Accordingly, there has been ongoing interest for many years in a
plasma source supported by microwave power (for example at 2.45 GHz
where inexpensive magnetrons are available) which can use nitrogen,
which is cheaper and more widely available than argon, as the
plasma gas.
However, emission spectroscopy systems based on microwave plasma
sources have generally shown significantly worse detection limits
than systems which employ an ICP source, and have often been far
more demanding in their sample introduction requirements.
For optimum analytical performance of the emission spectroscopy
system, it is thought that the plasma should be confined to a
toroidal region, mimicking the plasma generated by an RF ICP
source.
It turns out to be much more difficult to produce such a toroidal
plasma using microwave excitation than it is in for RF ICP source.
With an RF ICP source, a current-carrying coil, wound along the
long axis of a plasma torch, is used to power the plasma. The coil
produces a magnetic field which is approximately axially oriented
with respect to the long axis of the plasma torch, and this, in
turn, induces circulating currents in the plasma, and these
currents are symmetrical about the long axis of the plasma torch.
Thus, the electromagnetic field distribution in the vicinity of the
plasma torch has inherent circular symmetry about the long axis of
the plasma torch. So it is comparatively easy to produce a toroidal
plasma with an RF ICP source.
However, the waveguides used to deliver power to microwave plasmas
do not have this type of circular symmetry, and so it is much more
difficult to generate toroidal microwave plasmas.
There is therefore a desire to provide an improved microwave plasma
source which can offer performance which approaches that of RF ICP,
together with characteristics such as small size, simplicity and
relatively low operating costs.
BRIEF DESCRIPTION OF THE DRAWINGS
The various embodiments are best understood from the following
detailed description when read with the accompanying drawing
figures. Wherever applicable and practical, like reference numerals
refer to like elements.
FIG. 1 is a perspective view of a portion of an apparatus according
to a first example embodiment.
FIG. 2 is a cutaway cross-sectional view of a portion of the
apparatus according to the first example embodiment.

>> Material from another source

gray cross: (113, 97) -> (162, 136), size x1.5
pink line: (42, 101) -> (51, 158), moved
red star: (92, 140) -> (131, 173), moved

FIG. 3 is a perspective view of an example embodiment of an iris
structure for defining an embodiment of an iris for a
waveguide.
FIG. 4 is an end view of an example embodiment of a plasma
torch.
FIG. 5 is an end view of a portion of an example embodiment of an
apparatus including an iris structure with a plasma torch disposed
therein.
FIG. 6A is a side view depicting an example of electric field lines
of a desired mode in the region of an iris of an apparatus
according to the first example embodiment.

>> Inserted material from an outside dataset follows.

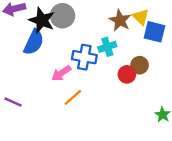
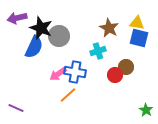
gray circle: (62, 16) -> (59, 36), moved
yellow triangle: (141, 17) -> (137, 23), moved, turned -35
blue cross: (84, 57) -> (75, 72), moved
purple line: (13, 102) -> (16, 108), moved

FIG. 6B is a top view depicting an example of magnetic field lines
of a desired mode in the region of an iris according to the first
example embodiment.
FIG. 6C is a side view of an example of a plasma generated by an
example embodiment of a plasma source which employs the iris
according to the first embodiment.
FIG. 7 is a perspective view of another example embodiment of an
iris structure for defining another embodiment of an iris for a
waveguide.
FIG. 8 is an end view of an iris according to the example
embodiment illustrated in FIG. 7.
FIG. 9A is a side view depicting an example of electric field lines
of a desired mode in the region of an iris according to the example
embodiment illustrated in FIG. 7.
FIG. 9B is a top view depicting an example of magnetic field lines
of a desired mode in the region of an iris according to the example
embodiment illustrated in FIG. 7.
FIG. 10A is an end view illustrating one embodiment of a shape of
an iris slot.
FIG. 10B is an end view illustrating another embodiment of a shape
of an iris slot.
FIG. 10C is an end view illustrating another embodiment of a shape
of an iris slot.
FIG. 10D is an end view illustrating another embodiment of a shape
of an iris slot.
DETAILED DESCRIPTION
In the following detailed description, for purposes of explanation
and not limitation, illustrative embodiments disclosing specific
details are set forth in order to provide a thorough understanding
of embodiments according to the present teachings. However, it will
be apparent to one having had the benefit of the present disclosure
that other embodiments according to the present teachings that
depart from the specific details disclosed herein remain within the
scope of the appended claims. Moreover, descriptions of well-known
devices and methods may be omitted so as not to obscure the
description of the example embodiments. Such methods and devices
are within the scope of the present teachings.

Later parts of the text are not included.